Titre bien choisi pour ce troisième tome d'une saga qui commence à prendre des dimensions amazoniennes par l'accumulation des trames, des personnages et des contrées, et qui par bien de moments évoque aussi le souvenir d'un autre cours d'eau célèbre dans les annales de la SF : le Fleuve de l'Eternité d'un certain P. J. Farmer. Comme l'univers créé par ce dernier, l'Autremonde de Tad Williams, un réseau d'environnements virtuels construit dans un avenir assez proche par une énigmatique Confrérie du Graal dont les membres se recrutent parmi les hommes les plus riches et les plus puissants de la planète, puise ses sources d'inspiration dans les stocks de la littérature de l'imaginaire, et cache aussi un “ noir dessein ”.
Pour le moment, les mystères ne cessent de se multiplier. À la fin du second tome, le groupe formé autour de Renie Sulaweyo, universitaire sud-africaine qui a décidé de pénétrer dans Autremonde pour sauver son petit frère, tombé dans le coma comme beaucoup d'autres enfants qui se sont approchés trop près des domaines de la Confrérie, avait atteint la Cité d'Or bâtie par Bolivar Atasco, l'architecte en chef du réseau devenu dissident. Mais suite à l'attentat mené dans le monde réel par le sinistre Terreur, agent psychotique aux ordres de Félix Jongleur, le dirigeant suprême de la Confrérie, Atasco meurt et Monsieur Sellars, qui guidait Renie et ses compagnons à distance, disparaît avant de leur fournir des explications. Les aventuriers savent seulement qu'ils doivent retrouver Paul Jonas, qui erre lui aussi dans Autremonde.
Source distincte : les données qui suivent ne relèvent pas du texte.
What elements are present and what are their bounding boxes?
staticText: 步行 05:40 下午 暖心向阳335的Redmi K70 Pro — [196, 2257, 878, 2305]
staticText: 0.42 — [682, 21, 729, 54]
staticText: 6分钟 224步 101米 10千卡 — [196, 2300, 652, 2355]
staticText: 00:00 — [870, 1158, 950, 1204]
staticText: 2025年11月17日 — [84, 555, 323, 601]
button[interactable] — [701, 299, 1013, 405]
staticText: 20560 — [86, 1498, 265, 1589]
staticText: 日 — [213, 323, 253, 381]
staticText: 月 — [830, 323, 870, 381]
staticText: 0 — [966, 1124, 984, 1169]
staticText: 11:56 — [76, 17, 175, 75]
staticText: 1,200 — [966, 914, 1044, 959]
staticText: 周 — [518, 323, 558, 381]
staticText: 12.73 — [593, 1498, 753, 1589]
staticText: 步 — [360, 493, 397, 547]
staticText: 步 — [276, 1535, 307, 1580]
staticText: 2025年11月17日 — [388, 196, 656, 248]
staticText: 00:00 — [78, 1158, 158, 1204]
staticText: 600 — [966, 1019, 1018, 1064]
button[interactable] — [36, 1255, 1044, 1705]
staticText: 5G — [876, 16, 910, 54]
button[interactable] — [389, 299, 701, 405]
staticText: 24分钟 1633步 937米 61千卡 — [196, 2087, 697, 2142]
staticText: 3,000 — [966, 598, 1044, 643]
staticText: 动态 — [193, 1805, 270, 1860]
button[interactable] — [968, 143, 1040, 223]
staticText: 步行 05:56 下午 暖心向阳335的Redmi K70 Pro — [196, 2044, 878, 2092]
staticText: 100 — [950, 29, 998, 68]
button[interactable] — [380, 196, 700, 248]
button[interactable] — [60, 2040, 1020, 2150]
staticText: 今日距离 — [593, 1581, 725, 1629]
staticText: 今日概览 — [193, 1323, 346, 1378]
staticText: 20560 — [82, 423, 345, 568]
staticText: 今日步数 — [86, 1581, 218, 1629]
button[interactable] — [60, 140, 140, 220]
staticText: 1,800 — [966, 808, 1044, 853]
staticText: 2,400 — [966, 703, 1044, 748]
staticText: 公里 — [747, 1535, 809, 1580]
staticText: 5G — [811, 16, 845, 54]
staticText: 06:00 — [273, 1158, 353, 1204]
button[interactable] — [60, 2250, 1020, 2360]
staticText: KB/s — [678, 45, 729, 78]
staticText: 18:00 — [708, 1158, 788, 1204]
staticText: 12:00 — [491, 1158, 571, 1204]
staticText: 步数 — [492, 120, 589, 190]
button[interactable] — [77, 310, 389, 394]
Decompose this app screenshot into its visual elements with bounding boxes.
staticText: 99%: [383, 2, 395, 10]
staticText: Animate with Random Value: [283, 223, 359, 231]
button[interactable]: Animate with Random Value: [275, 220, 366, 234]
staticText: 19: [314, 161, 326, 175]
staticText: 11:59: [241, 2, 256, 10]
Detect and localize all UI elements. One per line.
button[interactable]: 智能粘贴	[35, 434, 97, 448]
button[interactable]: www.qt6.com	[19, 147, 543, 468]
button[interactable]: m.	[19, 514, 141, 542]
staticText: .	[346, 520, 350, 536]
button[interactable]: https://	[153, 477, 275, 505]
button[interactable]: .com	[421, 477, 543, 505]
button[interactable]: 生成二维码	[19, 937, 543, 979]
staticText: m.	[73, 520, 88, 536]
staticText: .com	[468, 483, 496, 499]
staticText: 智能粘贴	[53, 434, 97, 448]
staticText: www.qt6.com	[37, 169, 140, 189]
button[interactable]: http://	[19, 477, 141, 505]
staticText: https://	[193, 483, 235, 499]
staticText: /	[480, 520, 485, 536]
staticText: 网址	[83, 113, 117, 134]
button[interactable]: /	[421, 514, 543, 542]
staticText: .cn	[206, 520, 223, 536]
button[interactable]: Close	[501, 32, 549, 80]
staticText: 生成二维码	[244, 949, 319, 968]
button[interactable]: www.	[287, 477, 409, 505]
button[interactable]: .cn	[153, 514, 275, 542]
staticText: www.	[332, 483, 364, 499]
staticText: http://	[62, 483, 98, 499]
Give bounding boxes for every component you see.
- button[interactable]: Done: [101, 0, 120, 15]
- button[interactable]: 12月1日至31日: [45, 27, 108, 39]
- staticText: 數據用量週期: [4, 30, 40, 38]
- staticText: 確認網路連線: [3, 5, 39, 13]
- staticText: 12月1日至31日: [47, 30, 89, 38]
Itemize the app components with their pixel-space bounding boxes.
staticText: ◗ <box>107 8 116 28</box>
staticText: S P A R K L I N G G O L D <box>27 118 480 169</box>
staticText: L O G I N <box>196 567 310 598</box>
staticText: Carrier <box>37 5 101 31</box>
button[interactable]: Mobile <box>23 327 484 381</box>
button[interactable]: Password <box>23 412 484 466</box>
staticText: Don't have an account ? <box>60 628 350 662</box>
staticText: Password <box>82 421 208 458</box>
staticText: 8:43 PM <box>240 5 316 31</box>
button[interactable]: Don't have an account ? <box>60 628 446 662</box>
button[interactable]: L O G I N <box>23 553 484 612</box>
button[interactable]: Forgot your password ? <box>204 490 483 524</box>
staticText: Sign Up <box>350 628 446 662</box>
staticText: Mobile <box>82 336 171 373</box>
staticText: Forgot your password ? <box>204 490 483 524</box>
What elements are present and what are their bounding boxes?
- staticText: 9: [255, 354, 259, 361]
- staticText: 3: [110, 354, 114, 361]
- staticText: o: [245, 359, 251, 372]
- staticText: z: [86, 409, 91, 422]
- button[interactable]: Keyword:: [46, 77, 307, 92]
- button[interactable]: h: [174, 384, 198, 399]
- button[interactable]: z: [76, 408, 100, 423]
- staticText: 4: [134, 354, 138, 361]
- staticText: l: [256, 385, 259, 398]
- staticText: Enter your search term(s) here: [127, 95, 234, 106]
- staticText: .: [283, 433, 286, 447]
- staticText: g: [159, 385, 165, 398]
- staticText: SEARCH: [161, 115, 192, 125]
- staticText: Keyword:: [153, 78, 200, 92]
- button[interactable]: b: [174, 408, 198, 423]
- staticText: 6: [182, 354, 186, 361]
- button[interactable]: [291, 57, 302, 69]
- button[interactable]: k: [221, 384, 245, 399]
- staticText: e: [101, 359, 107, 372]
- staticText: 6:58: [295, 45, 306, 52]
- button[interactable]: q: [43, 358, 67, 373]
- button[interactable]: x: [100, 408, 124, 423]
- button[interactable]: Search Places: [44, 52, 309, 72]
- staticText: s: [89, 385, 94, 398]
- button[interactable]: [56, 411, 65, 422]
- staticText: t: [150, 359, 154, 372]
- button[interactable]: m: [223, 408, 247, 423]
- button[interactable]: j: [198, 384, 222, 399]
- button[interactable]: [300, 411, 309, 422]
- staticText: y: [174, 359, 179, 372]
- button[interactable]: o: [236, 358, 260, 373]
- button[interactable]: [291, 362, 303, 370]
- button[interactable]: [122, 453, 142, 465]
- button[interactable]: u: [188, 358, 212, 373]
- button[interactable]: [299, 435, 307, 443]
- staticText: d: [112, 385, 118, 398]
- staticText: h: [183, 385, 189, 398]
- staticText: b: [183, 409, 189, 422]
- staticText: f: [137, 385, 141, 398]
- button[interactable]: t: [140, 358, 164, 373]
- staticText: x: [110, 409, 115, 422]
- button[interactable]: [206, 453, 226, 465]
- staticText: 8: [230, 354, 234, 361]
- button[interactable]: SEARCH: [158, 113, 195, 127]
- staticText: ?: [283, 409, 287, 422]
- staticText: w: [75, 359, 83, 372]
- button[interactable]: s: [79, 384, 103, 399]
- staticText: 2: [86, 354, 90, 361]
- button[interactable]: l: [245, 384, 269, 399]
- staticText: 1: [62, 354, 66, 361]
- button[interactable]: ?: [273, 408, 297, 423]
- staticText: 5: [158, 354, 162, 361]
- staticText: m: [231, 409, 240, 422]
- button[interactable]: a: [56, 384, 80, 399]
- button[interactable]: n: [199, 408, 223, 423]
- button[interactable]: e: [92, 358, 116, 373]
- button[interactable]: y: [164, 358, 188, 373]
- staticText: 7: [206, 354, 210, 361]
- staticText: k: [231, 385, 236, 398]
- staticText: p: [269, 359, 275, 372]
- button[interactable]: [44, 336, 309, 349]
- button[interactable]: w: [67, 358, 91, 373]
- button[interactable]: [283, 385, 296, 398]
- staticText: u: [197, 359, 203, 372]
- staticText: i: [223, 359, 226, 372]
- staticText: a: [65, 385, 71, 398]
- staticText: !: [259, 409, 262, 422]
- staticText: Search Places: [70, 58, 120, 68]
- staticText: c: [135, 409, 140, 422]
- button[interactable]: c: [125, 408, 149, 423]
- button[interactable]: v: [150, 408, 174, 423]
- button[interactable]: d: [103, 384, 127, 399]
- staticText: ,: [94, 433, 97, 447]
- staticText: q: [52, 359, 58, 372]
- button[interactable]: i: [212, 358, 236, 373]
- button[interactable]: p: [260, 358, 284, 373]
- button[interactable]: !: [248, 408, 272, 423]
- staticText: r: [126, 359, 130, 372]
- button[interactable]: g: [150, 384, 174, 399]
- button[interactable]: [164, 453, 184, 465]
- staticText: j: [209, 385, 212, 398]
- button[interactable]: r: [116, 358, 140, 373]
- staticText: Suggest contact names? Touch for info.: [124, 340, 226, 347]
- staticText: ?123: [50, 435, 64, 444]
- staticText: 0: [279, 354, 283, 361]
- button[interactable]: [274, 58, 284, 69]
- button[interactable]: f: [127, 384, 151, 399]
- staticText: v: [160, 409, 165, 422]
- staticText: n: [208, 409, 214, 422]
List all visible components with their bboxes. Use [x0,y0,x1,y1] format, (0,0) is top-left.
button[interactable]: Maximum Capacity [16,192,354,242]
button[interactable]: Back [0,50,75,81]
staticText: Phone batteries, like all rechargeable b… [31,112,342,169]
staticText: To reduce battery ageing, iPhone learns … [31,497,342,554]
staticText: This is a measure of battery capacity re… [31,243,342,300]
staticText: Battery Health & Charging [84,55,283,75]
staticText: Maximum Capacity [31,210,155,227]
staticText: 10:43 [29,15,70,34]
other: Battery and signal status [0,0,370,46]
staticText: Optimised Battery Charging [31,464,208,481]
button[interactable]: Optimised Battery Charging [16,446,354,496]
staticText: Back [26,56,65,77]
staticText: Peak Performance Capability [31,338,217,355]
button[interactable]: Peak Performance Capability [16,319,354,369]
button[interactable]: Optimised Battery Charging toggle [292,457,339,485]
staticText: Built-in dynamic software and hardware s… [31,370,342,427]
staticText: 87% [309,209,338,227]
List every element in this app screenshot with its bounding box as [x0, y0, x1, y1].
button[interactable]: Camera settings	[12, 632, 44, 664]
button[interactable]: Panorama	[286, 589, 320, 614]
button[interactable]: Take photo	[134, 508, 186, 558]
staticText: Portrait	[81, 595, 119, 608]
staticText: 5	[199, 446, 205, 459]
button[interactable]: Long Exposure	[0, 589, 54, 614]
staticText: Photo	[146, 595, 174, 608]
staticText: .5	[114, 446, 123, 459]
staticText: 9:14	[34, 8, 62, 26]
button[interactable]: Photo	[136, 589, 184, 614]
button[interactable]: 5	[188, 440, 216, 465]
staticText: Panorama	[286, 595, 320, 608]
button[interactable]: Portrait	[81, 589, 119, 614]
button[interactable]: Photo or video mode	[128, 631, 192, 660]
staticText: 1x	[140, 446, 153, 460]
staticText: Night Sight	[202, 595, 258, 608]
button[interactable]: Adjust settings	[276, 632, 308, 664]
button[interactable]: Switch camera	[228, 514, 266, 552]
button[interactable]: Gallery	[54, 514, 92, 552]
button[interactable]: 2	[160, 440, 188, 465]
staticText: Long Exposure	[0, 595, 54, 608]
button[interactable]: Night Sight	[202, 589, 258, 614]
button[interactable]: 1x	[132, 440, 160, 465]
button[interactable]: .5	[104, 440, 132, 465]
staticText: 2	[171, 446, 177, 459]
La jonction entre ces personnages n'est pas à l'ordre du jour dans ce troisième tome. Les uns arrivent dans un monde établi à l'intention des entomologistes, où les simuls virtuels des visiteurs sont miniaturisés pour pouvoir étudier de près la vie des insectes, avant de se disperser dans divers mondes, dont un inspiré du pays d'Oz (version concentrationnaire) et un autre sorti tout droit des carto(o)ns de Tex Avery. On apprend des choses sur l'étrange passé de Martine Desroubins, et on se demande qui parmi la bande n'est qu'un avatar infiltré par Terreur, qui cherche des renseignements afin de s'affranchir de son patron. Pour sa part, Jonas, pas complètement remis de son état amnésique, atterrit d'abord parmi des Néandertaliens, puis dans un Londres très wellsien. Mais il a ses propres sources d'information, notamment la voix d'une femme dans ses rêves, qui lui souffle son prochain objectif : une Montagne noire au cœur d'Autremonde. On continue également de suivre les agissements de Jongleur, qui a toujours des sueurs froides à cause de la terrifiante créature nommée l'Autre qu'il garde en captivité et qui semblerait être une pièce maîtresse dans le fonctionnement du réseau virtuel.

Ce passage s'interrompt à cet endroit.